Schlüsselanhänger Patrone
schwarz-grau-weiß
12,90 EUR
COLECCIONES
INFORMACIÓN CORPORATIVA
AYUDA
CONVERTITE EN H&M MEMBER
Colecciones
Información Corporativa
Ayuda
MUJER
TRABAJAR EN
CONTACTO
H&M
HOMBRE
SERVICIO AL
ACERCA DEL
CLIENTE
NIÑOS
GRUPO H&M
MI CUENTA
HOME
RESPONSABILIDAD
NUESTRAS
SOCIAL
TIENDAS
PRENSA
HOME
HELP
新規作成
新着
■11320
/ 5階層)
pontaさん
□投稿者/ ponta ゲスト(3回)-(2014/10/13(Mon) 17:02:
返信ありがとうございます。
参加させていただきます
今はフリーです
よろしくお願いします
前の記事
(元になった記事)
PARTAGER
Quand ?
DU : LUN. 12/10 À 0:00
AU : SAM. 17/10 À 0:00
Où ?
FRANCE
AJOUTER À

□ □ □

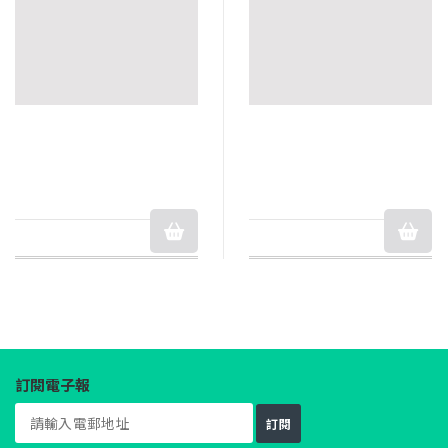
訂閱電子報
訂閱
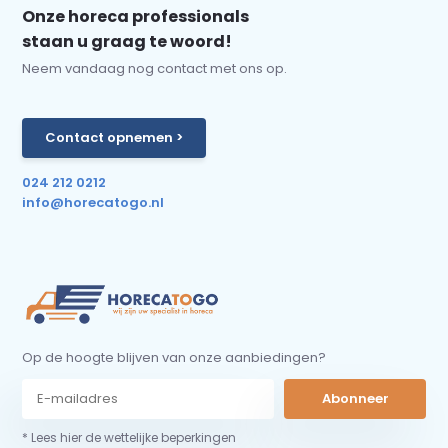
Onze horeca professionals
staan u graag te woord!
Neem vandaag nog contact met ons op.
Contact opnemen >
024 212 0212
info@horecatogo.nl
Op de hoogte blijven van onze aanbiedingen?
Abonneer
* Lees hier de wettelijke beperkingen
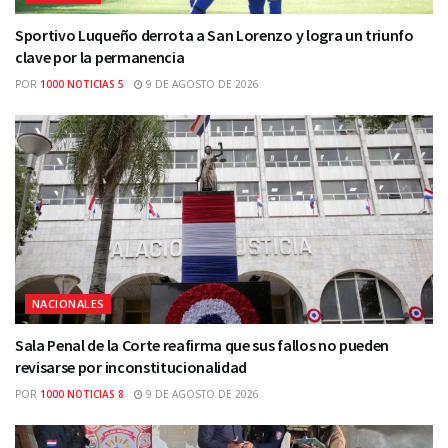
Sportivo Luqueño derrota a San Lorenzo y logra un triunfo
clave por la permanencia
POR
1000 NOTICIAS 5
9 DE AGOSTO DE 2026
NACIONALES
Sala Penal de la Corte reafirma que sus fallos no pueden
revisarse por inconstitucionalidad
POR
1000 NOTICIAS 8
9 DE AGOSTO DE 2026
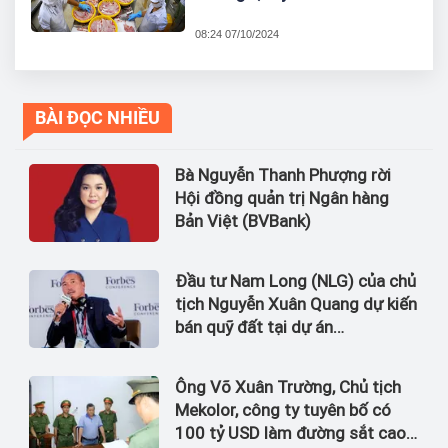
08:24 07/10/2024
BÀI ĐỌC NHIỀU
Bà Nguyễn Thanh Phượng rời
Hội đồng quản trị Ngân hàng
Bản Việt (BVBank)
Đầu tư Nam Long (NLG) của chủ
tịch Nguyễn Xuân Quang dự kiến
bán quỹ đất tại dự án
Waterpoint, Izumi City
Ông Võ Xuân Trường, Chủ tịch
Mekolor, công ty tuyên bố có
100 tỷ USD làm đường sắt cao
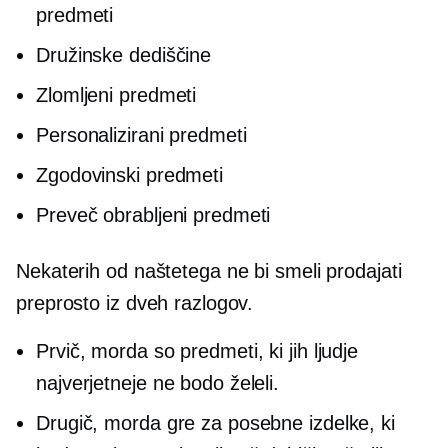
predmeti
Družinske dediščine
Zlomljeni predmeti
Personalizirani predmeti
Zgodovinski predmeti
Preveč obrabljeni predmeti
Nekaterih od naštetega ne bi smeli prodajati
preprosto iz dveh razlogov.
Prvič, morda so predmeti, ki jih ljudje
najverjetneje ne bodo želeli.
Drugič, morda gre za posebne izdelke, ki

□ □ □

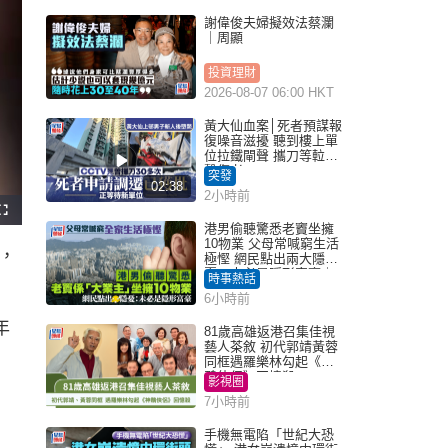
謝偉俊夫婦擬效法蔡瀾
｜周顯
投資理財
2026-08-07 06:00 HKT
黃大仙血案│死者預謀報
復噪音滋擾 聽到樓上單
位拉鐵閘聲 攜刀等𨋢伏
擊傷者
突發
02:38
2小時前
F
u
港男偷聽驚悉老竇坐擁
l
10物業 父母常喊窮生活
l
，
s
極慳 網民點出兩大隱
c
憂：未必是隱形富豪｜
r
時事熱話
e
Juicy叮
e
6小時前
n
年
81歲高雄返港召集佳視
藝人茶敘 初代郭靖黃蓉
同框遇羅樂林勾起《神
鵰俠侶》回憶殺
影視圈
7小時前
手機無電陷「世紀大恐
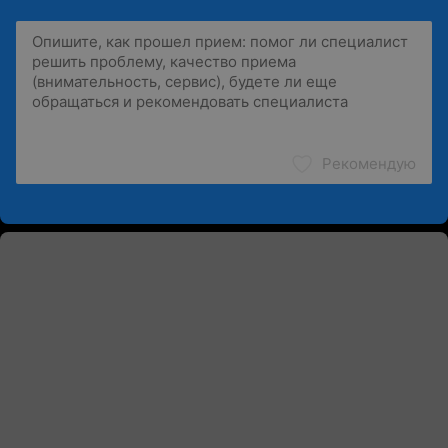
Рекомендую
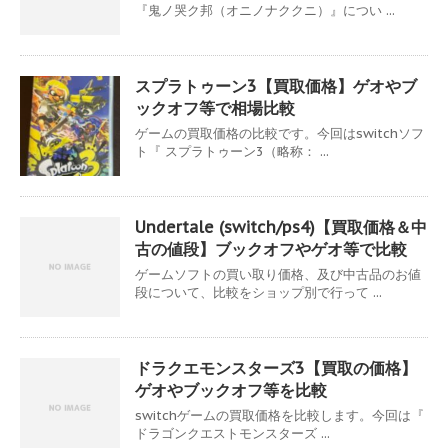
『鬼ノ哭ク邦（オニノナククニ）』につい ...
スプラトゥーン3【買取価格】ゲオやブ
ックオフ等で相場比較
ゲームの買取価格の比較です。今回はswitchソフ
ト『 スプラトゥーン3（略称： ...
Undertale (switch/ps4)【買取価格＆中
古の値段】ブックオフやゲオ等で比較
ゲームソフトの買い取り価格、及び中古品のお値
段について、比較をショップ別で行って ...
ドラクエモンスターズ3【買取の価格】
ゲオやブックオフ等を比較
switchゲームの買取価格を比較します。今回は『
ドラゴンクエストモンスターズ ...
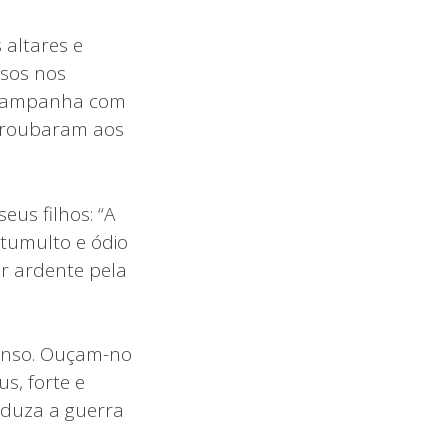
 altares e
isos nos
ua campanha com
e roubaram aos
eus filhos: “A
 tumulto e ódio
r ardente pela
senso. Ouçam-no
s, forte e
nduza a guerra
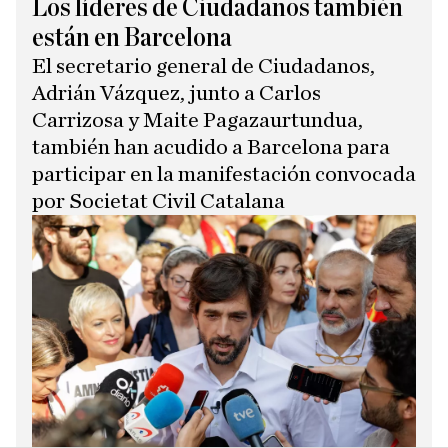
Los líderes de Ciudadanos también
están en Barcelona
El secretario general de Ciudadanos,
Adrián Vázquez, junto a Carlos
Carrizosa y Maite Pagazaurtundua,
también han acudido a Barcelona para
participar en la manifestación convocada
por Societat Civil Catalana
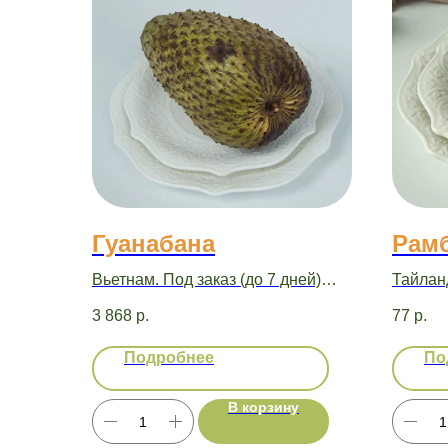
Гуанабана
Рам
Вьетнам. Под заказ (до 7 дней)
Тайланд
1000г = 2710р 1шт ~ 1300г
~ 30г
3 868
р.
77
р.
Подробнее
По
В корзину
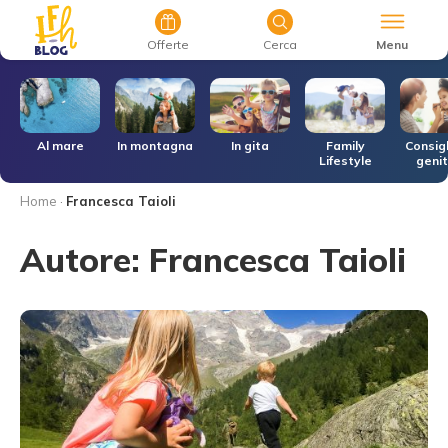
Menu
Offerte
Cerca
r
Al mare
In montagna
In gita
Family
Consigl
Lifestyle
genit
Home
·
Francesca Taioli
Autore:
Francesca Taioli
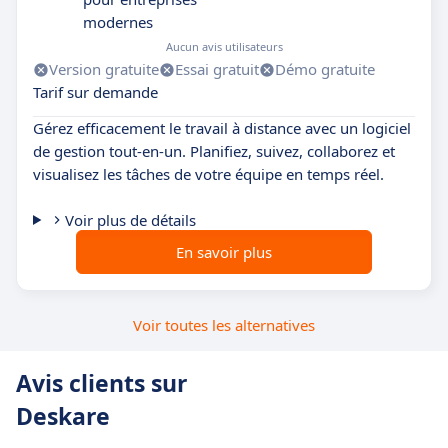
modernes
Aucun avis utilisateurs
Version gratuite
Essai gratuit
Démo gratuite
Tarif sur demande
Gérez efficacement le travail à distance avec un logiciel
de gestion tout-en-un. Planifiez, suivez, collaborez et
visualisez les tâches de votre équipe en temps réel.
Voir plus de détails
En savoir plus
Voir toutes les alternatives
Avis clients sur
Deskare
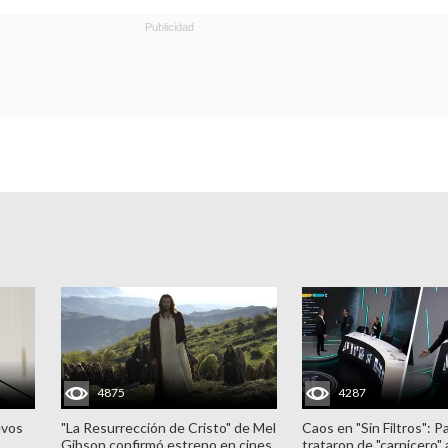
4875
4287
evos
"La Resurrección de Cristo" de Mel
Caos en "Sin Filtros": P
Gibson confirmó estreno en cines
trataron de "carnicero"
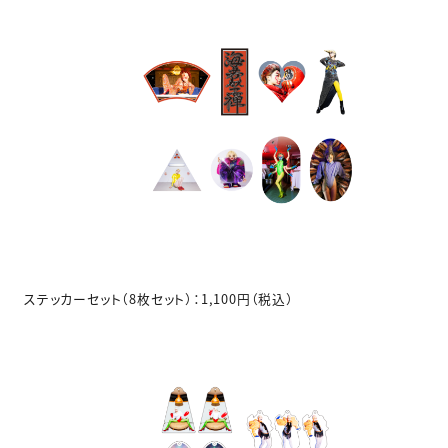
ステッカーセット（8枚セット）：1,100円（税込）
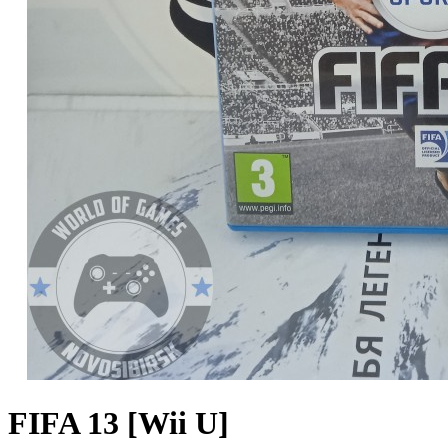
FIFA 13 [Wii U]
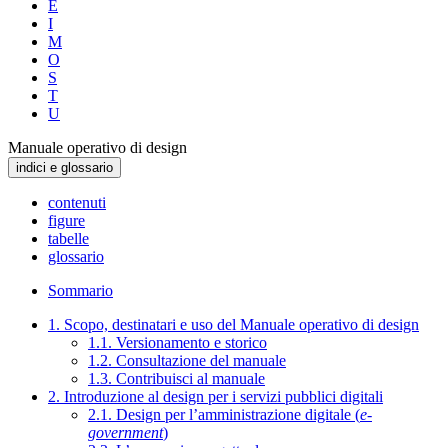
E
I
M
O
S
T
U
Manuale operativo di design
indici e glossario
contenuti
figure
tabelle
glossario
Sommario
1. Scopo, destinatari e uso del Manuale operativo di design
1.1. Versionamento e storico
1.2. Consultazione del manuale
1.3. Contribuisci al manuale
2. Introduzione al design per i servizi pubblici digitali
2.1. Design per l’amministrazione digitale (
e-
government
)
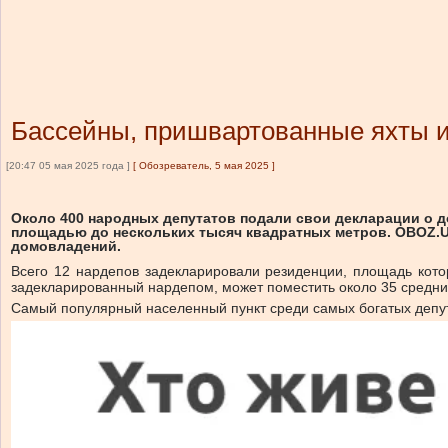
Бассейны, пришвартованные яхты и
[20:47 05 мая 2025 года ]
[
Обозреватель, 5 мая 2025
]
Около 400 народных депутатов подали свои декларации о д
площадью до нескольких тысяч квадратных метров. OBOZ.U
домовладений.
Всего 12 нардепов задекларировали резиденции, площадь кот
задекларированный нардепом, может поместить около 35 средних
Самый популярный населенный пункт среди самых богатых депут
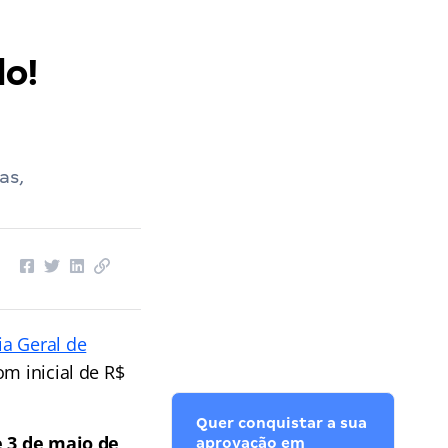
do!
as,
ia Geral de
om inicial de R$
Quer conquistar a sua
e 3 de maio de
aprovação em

□ □ □

• What is being asked:
Reproduce every line from the entries that holds the word "también".

• Answer area:
Los líderes de Ciudadanos también
también han acudido a Barcelona para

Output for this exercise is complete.